Always start a new custom detector in Monitor mode for one week. The backtest is good at catching obvious false positives, but real traffic is the only honest test.

Tags, evidence, watch lists, SIEM

Tagging incidents

Free-text tags on an incident survive into reports and exports. Use them for things the schema does not capture: vendor-mistake, rgpd-art-32, q2-review. Tags are how you make monthly reviews searchable months later.

Exporting evidence

Two export shapes, picked from the toolbar:

  • Export → CSV on a filtered list — one row per incident, with user, destination, finding types, action, severity, timestamps, tags, assignee. This is what auditors usually want.
  • Export → PDF on a single incident — the timeline, the rule, the redacted prompt, the action, and the audit trail of assignment and status changes. This is the artifact you attach to an internal investigation ticket.

Watch lists

Under Incidents → Watch lists, pin specific users, groups, or destinations. Pinned entities surface at the top of the dashboard, can be wired to email or Slack alerts, and get their own dedicated KPI tile. Typical uses: pin the finance team during quarter-close, pin deepseek.com while you finalise a shadow-AI ruling, pin a contractor for the duration of an engagement.

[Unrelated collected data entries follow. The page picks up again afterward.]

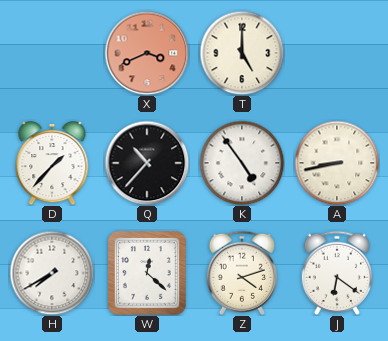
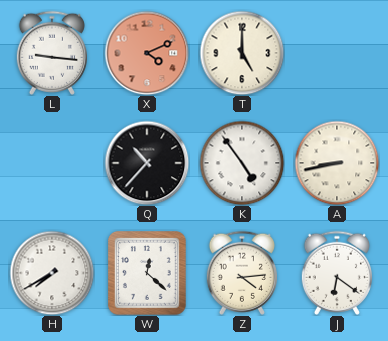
L: none -> 9:16
X: 3:41 -> 4:11
D: 1:37 -> none
Z: 4:12 -> 4:14
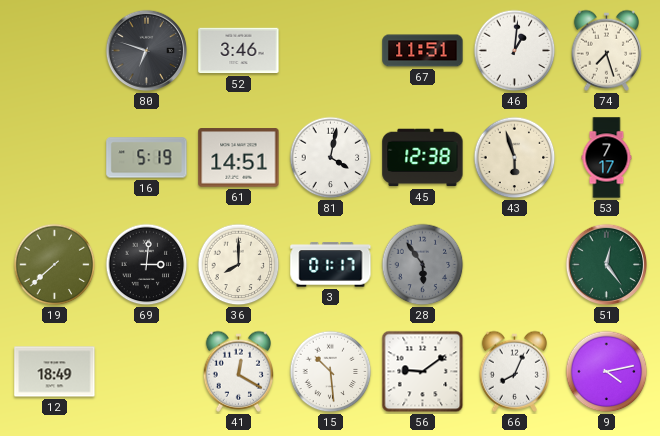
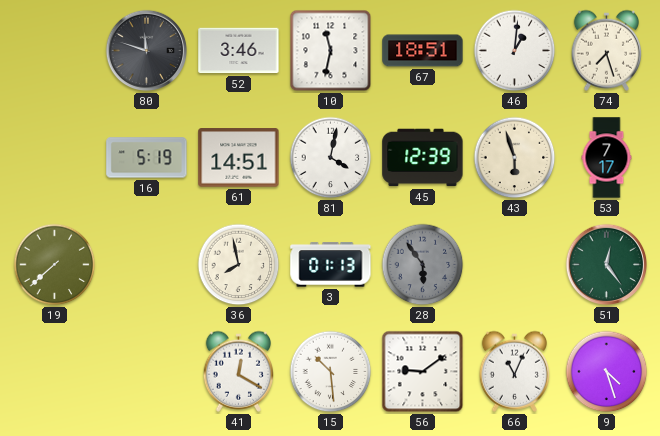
80: 6:48 -> 11:48
10: none -> 11:32
67: 11:51 -> 18:51
45: 12:38 -> 12:39
69: 3:01 -> none
36: 8:00 -> 7:58
3: 01:17 -> 01:13
12: 18:49 -> none
66: 8:04 -> 11:04
9: 4:13 -> 4:27
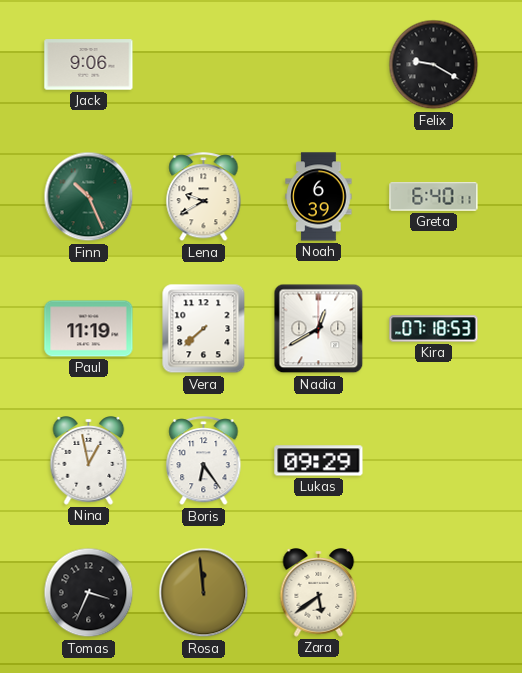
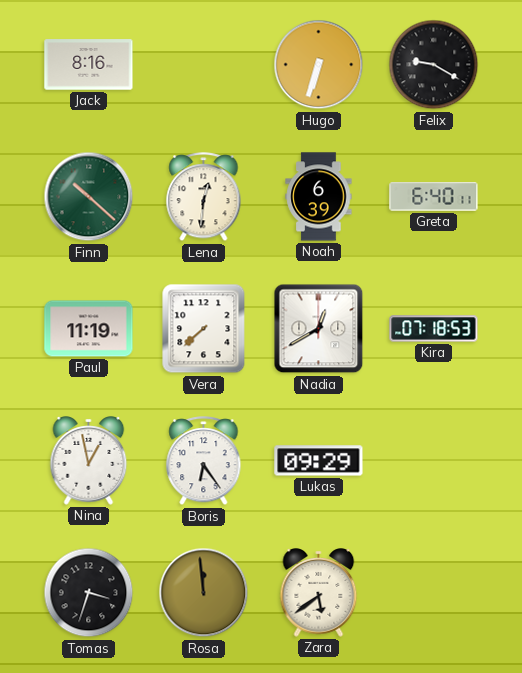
Jack: 9:06 -> 8:16
Hugo: none -> 6:33
Finn: 10:26 -> 10:22
Lena: 9:40 -> 12:31
Tomas: 3:34 -> 3:33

Sending incidents to your SIEM

Every incident can be pushed to your SIEM in real time. A webhook fires per incident with a JSON payload, signed with HMAC-SHA256 so your collector can verify it actually came from Zeuslock. For payload shape, retry semantics, and signature verification, see Webhooks and SIEM integration. Splunk HEC, Microsoft Sentinel, and Elastic all consume this without custom code.

What good triage looks like

You will know the dashboard is working when three things are true: your queue of Open incidents stays under a day old, your false-positive rate per detector trends down week over week, and the bulk of incidents flow through Anonymize rather than Block. That last point is the goal — your users keep working, and your sensitive data stays where it belongs.